There’s a story behind this briefcase and Rory will learn that story later, but first in exploring it, he finds a manuscript. Oh and what a magical manuscript it is. It has depth of feeling and expression that his own writing never contained. He quickly transcribes the manuscript onto his laptop and then Dora happens to read it. She insists that he show it to someone and reluctantly he does. One of the agents where he works.
The agent reads the “new” manuscript and is enthralled. He is going to represent Rory and he’s going to make a lot of money in the process. Rory will find fame and fortune in the publication of his first novel to be published and it leads to not just recognition, but awards as well.
Then, an “Old Man” (Jeremy Irons) approaches him while he’s reading in the park and he tells him a story. A story about a soldier who was in France during World War II who met a woman and fell in love with her. He went home to the U.S., but returned to France after the war to be with the woman he loved, and they ultimately married and had a child. Tragically the child fell ill and died, and they separated. He started writing his story and ultimately put his manuscript into a briefcase that was ultimately lost at the train station.
Strangely enough, the Old Man doesn’t want anything from Rory. He doesn’t want his money, he doesn’t want credit for having been the actual author of this now famous novel. He just wanted Rory to know, and the guilt is eating at Rory. He wants to confess but his agent won’t hear of it. He doesn’t want to disappoint his father (J.K. Simmons) who supported him in the lean years and is now very proud of his son, “the writer”. He finally confesses to Dora, and that nearly rips their happiness permanently asunder.
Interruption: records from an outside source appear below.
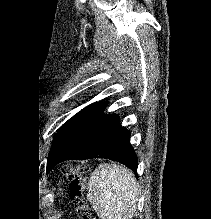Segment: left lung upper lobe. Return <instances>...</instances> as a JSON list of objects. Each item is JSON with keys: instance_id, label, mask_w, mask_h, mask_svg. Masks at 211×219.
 Listing matches in <instances>:
<instances>
[{"instance_id": "obj_1", "label": "left lung upper lobe", "mask_w": 211, "mask_h": 219, "mask_svg": "<svg viewBox=\"0 0 211 219\" xmlns=\"http://www.w3.org/2000/svg\"><path fill=\"white\" fill-rule=\"evenodd\" d=\"M94 104H91L87 107H85L83 110H81L80 112H78L76 115H74L71 119H69L61 128L60 130L57 132L56 136L54 137V141L52 144V148L50 150L49 153V157L53 154V152L55 151V149L58 147V145L60 144V142L62 141V139L64 138L65 134L69 131V129L76 123V121L82 116L84 115Z\"/></svg>"}]
</instances>
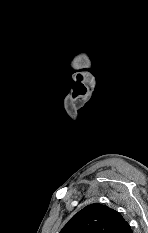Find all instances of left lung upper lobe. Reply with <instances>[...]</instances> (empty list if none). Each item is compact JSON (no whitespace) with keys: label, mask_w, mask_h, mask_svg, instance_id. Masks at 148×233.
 Masks as SVG:
<instances>
[{"label":"left lung upper lobe","mask_w":148,"mask_h":233,"mask_svg":"<svg viewBox=\"0 0 148 233\" xmlns=\"http://www.w3.org/2000/svg\"><path fill=\"white\" fill-rule=\"evenodd\" d=\"M60 233H132V230L117 211L94 203L76 213Z\"/></svg>","instance_id":"left-lung-upper-lobe-1"}]
</instances>
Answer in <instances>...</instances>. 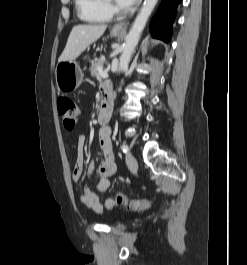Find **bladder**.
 Here are the masks:
<instances>
[{
	"label": "bladder",
	"instance_id": "1",
	"mask_svg": "<svg viewBox=\"0 0 247 265\" xmlns=\"http://www.w3.org/2000/svg\"><path fill=\"white\" fill-rule=\"evenodd\" d=\"M115 227L122 229V228H124V225L121 223H117V224H115Z\"/></svg>",
	"mask_w": 247,
	"mask_h": 265
}]
</instances>
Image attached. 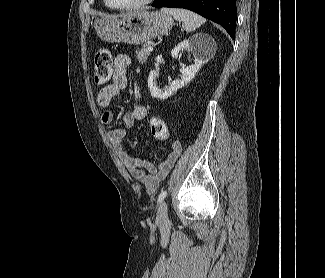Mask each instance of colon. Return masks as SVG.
I'll list each match as a JSON object with an SVG mask.
<instances>
[{"label":"colon","instance_id":"1","mask_svg":"<svg viewBox=\"0 0 325 278\" xmlns=\"http://www.w3.org/2000/svg\"><path fill=\"white\" fill-rule=\"evenodd\" d=\"M113 63L109 50L101 49L97 52L94 59V81L97 85L106 84L112 77ZM149 128L152 135L160 140L168 137L166 122L160 117L153 116L149 120Z\"/></svg>","mask_w":325,"mask_h":278}]
</instances>
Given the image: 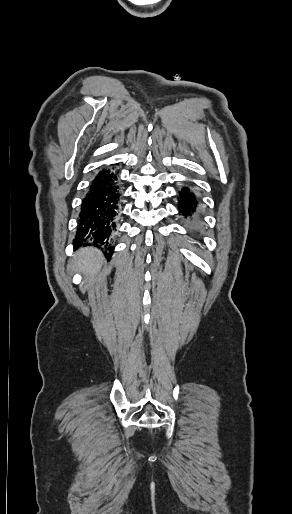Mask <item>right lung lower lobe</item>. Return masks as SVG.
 Wrapping results in <instances>:
<instances>
[{
  "instance_id": "obj_1",
  "label": "right lung lower lobe",
  "mask_w": 292,
  "mask_h": 514,
  "mask_svg": "<svg viewBox=\"0 0 292 514\" xmlns=\"http://www.w3.org/2000/svg\"><path fill=\"white\" fill-rule=\"evenodd\" d=\"M121 200L122 192L117 173L111 169L99 171L82 200L79 226L73 241L75 248L87 241L107 248V258L113 254L111 235L116 227Z\"/></svg>"
}]
</instances>
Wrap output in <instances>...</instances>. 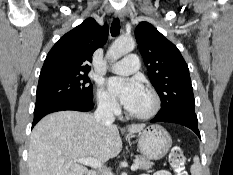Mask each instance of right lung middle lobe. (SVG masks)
I'll return each instance as SVG.
<instances>
[{
  "instance_id": "right-lung-middle-lobe-1",
  "label": "right lung middle lobe",
  "mask_w": 233,
  "mask_h": 175,
  "mask_svg": "<svg viewBox=\"0 0 233 175\" xmlns=\"http://www.w3.org/2000/svg\"><path fill=\"white\" fill-rule=\"evenodd\" d=\"M88 73L40 77L35 107L54 101L92 102L93 87Z\"/></svg>"
}]
</instances>
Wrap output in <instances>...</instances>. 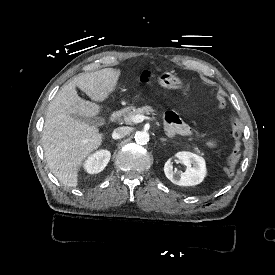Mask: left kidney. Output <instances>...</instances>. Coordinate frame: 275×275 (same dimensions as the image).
Listing matches in <instances>:
<instances>
[{
  "instance_id": "left-kidney-1",
  "label": "left kidney",
  "mask_w": 275,
  "mask_h": 275,
  "mask_svg": "<svg viewBox=\"0 0 275 275\" xmlns=\"http://www.w3.org/2000/svg\"><path fill=\"white\" fill-rule=\"evenodd\" d=\"M175 159L182 161L186 166V171L180 177L173 173L171 162ZM166 177L174 184L179 186H194L200 184L205 177V161L202 157L191 152L180 151L170 156L164 165Z\"/></svg>"
}]
</instances>
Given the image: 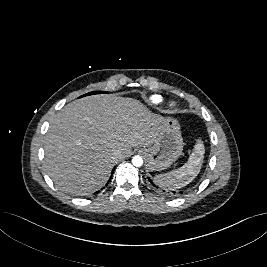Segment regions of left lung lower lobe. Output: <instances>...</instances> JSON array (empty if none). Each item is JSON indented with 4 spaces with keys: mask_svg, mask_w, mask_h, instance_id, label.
Listing matches in <instances>:
<instances>
[{
    "mask_svg": "<svg viewBox=\"0 0 267 267\" xmlns=\"http://www.w3.org/2000/svg\"><path fill=\"white\" fill-rule=\"evenodd\" d=\"M148 180H149V182H150L154 187H156V188L159 187V183H158L157 181H153L151 178H148ZM163 192L168 193V194H170V195H175V194H177L175 191L166 192V190H163ZM179 193L181 194L182 192H179Z\"/></svg>",
    "mask_w": 267,
    "mask_h": 267,
    "instance_id": "obj_1",
    "label": "left lung lower lobe"
}]
</instances>
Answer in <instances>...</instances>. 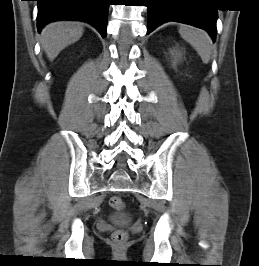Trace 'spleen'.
I'll list each match as a JSON object with an SVG mask.
<instances>
[{
  "label": "spleen",
  "instance_id": "1",
  "mask_svg": "<svg viewBox=\"0 0 259 266\" xmlns=\"http://www.w3.org/2000/svg\"><path fill=\"white\" fill-rule=\"evenodd\" d=\"M181 37L197 51L203 63L207 64L211 57V39L209 35L201 30L188 25L179 28Z\"/></svg>",
  "mask_w": 259,
  "mask_h": 266
}]
</instances>
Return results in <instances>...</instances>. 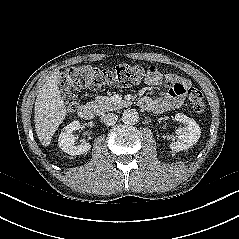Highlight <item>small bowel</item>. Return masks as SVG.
Listing matches in <instances>:
<instances>
[{
  "mask_svg": "<svg viewBox=\"0 0 239 239\" xmlns=\"http://www.w3.org/2000/svg\"><path fill=\"white\" fill-rule=\"evenodd\" d=\"M146 83L152 87L168 85L161 96L157 98L144 97L141 101L145 109L155 113H162L180 106L183 102L185 88L189 85L188 80L179 79L175 75L164 76L155 66L149 67Z\"/></svg>",
  "mask_w": 239,
  "mask_h": 239,
  "instance_id": "c3829d8e",
  "label": "small bowel"
}]
</instances>
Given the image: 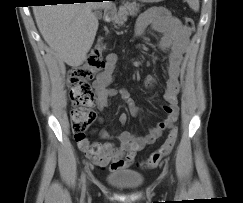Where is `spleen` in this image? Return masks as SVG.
<instances>
[{"mask_svg": "<svg viewBox=\"0 0 243 203\" xmlns=\"http://www.w3.org/2000/svg\"><path fill=\"white\" fill-rule=\"evenodd\" d=\"M189 4L190 8H192L195 12L199 11V0H186Z\"/></svg>", "mask_w": 243, "mask_h": 203, "instance_id": "spleen-1", "label": "spleen"}]
</instances>
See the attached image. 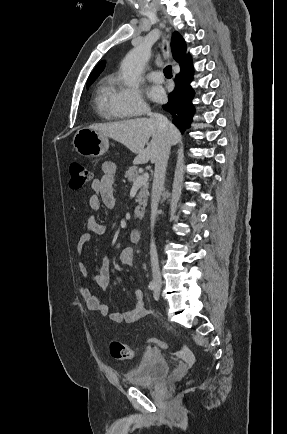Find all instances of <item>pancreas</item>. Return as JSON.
Instances as JSON below:
<instances>
[{
    "instance_id": "cf45deb5",
    "label": "pancreas",
    "mask_w": 287,
    "mask_h": 434,
    "mask_svg": "<svg viewBox=\"0 0 287 434\" xmlns=\"http://www.w3.org/2000/svg\"><path fill=\"white\" fill-rule=\"evenodd\" d=\"M140 176V172L138 170V167L133 166L130 167L126 172H125V178L128 179L129 182H134L138 177ZM148 183L144 184L140 191L139 194L137 196V203L139 204L136 208H135V218H142L144 215V208L147 205V201H148V195H149V191H148Z\"/></svg>"
}]
</instances>
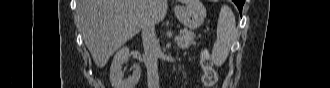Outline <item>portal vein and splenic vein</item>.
I'll list each match as a JSON object with an SVG mask.
<instances>
[{"label":"portal vein and splenic vein","mask_w":330,"mask_h":88,"mask_svg":"<svg viewBox=\"0 0 330 88\" xmlns=\"http://www.w3.org/2000/svg\"><path fill=\"white\" fill-rule=\"evenodd\" d=\"M176 40H177V41H179V40H180V37H179V36H178V37H176Z\"/></svg>","instance_id":"portal-vein-and-splenic-vein-1"}]
</instances>
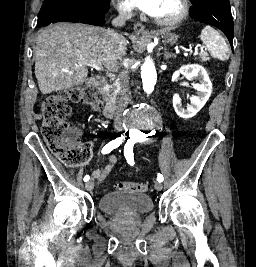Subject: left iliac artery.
Here are the masks:
<instances>
[{
    "label": "left iliac artery",
    "instance_id": "1",
    "mask_svg": "<svg viewBox=\"0 0 256 267\" xmlns=\"http://www.w3.org/2000/svg\"><path fill=\"white\" fill-rule=\"evenodd\" d=\"M133 146L134 143L130 140L127 141V143L124 146V156L127 160V162L133 166L134 165V154H133ZM164 180L162 174L158 173L157 181L162 182Z\"/></svg>",
    "mask_w": 256,
    "mask_h": 267
}]
</instances>
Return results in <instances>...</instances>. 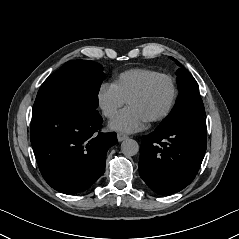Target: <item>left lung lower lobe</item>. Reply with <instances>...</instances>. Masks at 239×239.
<instances>
[{
  "label": "left lung lower lobe",
  "instance_id": "left-lung-lower-lobe-1",
  "mask_svg": "<svg viewBox=\"0 0 239 239\" xmlns=\"http://www.w3.org/2000/svg\"><path fill=\"white\" fill-rule=\"evenodd\" d=\"M204 116H188L143 137L139 173L157 194L181 191L195 178L206 151Z\"/></svg>",
  "mask_w": 239,
  "mask_h": 239
}]
</instances>
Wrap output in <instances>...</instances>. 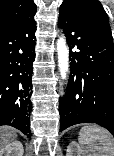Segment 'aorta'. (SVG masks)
I'll use <instances>...</instances> for the list:
<instances>
[{
	"mask_svg": "<svg viewBox=\"0 0 114 156\" xmlns=\"http://www.w3.org/2000/svg\"><path fill=\"white\" fill-rule=\"evenodd\" d=\"M57 53L60 75L62 79H66L69 70V50L63 35L57 41Z\"/></svg>",
	"mask_w": 114,
	"mask_h": 156,
	"instance_id": "obj_1",
	"label": "aorta"
}]
</instances>
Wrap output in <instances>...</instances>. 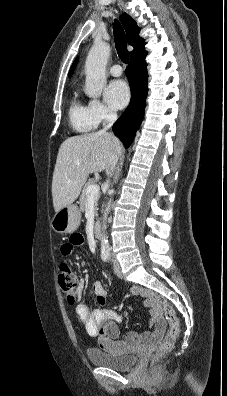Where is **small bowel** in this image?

Great story, so far, right? Well, stop reading if you don’t want to see any spoilers, because they exist in this review from this point forward because I find it nearly impossible to avoid them while telling the entire tale.
The film opens with “Clay Hammond” (Dennis Quaid) doing a reading of his novel which tells the story of Rory, Dora, the old man, the French woman, the proud father and so on. The old “story within a story” trick and it’s done in such a way as to make you immediately lose any sympathy for the Old Man, Rory, Dora and the rest. Since they don’t really exist, how can one feel sympathy or empathy for them?
But “Daniella” (Olivia Wilde) is at the reading, having talked one of her professors at Columbia, where she’s doing her graduate work, into giving up his ticket. She wants to meet her hero, Hammond, who she knows everything about. Including the fact that he’s separated from his wife, and lots of little details about his life. She convinces him to take her back to his new apartment, which is basically empty, a metaphor on his life at present.
So is Clay Hammond the one who actually discovered someone else’s manuscript and was he confronted by the author? Or is this just a story that he brilliantly conceived and wrote himself. There is nothing to prove either position, you can conclude what you wish. Daniella makes her own conclusions as well.
Quaid and Irons are both good in their roles, with Cooper just not up to the task that this emotional roller-coaster character requires. The story within a story isn’t particularly well done and I’m certain that Ernest Hemmingway is probably rolling over in his grave wondering if he will ever find peace over the real life incident where most of his own early works were lost in a briefcase at a train station. That real life event may be why a part of this story sounded familiar to students of great writers and their histories.